In addition to the post arguing against the mandatory licensing of barbers that W. Jerome highlighted last week, Matt Yglesias has gone on something of a liberaltarian rampage recently (see here, here, here, and here). He’s taken some flack from his commenters for it. His response:
A colleague mentioned to me the other day that I’m “pretty conservative” on some state and local government issues, with reference to some recent posts on occupational licensing…. I’m not. And I think that whole framing represents a bad way of understanding the whole situation.

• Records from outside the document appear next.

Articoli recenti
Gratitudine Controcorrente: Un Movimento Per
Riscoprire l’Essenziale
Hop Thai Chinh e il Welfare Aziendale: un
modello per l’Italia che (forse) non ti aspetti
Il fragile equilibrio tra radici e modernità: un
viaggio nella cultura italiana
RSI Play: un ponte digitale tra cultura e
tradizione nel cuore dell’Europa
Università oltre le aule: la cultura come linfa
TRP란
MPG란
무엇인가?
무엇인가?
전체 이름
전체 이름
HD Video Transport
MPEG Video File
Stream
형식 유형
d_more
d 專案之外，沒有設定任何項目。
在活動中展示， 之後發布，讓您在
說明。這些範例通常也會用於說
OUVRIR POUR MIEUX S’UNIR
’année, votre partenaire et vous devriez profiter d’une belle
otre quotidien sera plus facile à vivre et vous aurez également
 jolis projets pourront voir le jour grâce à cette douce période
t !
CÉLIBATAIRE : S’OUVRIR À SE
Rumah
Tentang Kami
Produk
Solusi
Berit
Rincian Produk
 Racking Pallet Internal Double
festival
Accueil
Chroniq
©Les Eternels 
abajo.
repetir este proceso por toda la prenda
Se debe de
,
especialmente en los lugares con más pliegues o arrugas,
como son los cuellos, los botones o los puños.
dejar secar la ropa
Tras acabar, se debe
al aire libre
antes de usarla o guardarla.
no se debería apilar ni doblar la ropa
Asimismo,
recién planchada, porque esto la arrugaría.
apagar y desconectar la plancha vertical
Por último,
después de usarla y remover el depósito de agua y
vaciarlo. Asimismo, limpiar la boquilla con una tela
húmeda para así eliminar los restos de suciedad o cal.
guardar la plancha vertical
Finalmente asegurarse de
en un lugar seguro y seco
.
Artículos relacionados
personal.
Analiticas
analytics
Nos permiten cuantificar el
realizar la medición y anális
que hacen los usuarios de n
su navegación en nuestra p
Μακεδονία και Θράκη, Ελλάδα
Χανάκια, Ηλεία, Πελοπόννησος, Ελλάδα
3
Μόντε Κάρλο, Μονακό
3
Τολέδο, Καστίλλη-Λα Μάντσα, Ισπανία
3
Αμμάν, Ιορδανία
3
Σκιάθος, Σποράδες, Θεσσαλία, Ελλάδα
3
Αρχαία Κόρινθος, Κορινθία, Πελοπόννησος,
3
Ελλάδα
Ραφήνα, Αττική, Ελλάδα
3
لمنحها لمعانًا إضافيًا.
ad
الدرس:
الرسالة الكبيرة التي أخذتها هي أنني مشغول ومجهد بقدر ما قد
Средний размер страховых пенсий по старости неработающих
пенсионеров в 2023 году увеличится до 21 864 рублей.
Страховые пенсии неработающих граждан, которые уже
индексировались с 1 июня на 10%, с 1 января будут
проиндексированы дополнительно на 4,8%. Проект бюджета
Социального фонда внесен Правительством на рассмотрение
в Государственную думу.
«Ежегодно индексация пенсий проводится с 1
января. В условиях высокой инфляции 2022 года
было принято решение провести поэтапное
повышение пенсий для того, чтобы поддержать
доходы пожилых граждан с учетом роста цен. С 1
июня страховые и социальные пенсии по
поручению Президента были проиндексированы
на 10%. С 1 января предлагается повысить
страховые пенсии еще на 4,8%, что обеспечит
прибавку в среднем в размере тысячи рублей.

I think it’s pretty clear that, as a historical matter of fact, the main thing “the state” has been used to do is to help the wealthy and powerful further enrich and entrench themselves…. The “left-wing” position is to be against this stuff—to be on the side of the people and against the forces of privilege… dismantling efforts to use the state to help the privileged has always been on the agenda. Don’t think to yourself “we need to regulate carbon emissions therefore regulation is good therefore regulation of barbers is good.” Think to yourself “we can’t let the privileged trample all over everyone, therefore we need to regulate carbon emissions and we need to break the dentists’ cartel.”
Our ideologies tend to encourage overly simplistic thinking on these issues. Liberals make arguments about the existence of market failures to justify a pro-regulation stance, and conservatives/libertarians make arguments about the efficacy of free markets or the unavoidable ham-handedness of government intervention to justify an anti-regulation stance. This ideological division makes it so that if a conservative allows that, in a given circumstance, regulation may be justified, it seems like she’s conceding something to the liberal, and vice-versa. This makes people become increasingly entrenched in their ideological priors so that analysis of real-world issues involves little more than post-hoc justification of a forgone conclusion.
It’s too bad that political discourse is so often conducted in this way. The world is complex; sometimes regulation is justified, and sometimes it isn’t. It’s nice to see somebody like Yglesias who is a sophisticated enough thinker to recognize this and move beyond the one-size-fits-all arguments that are favored by his political tribe.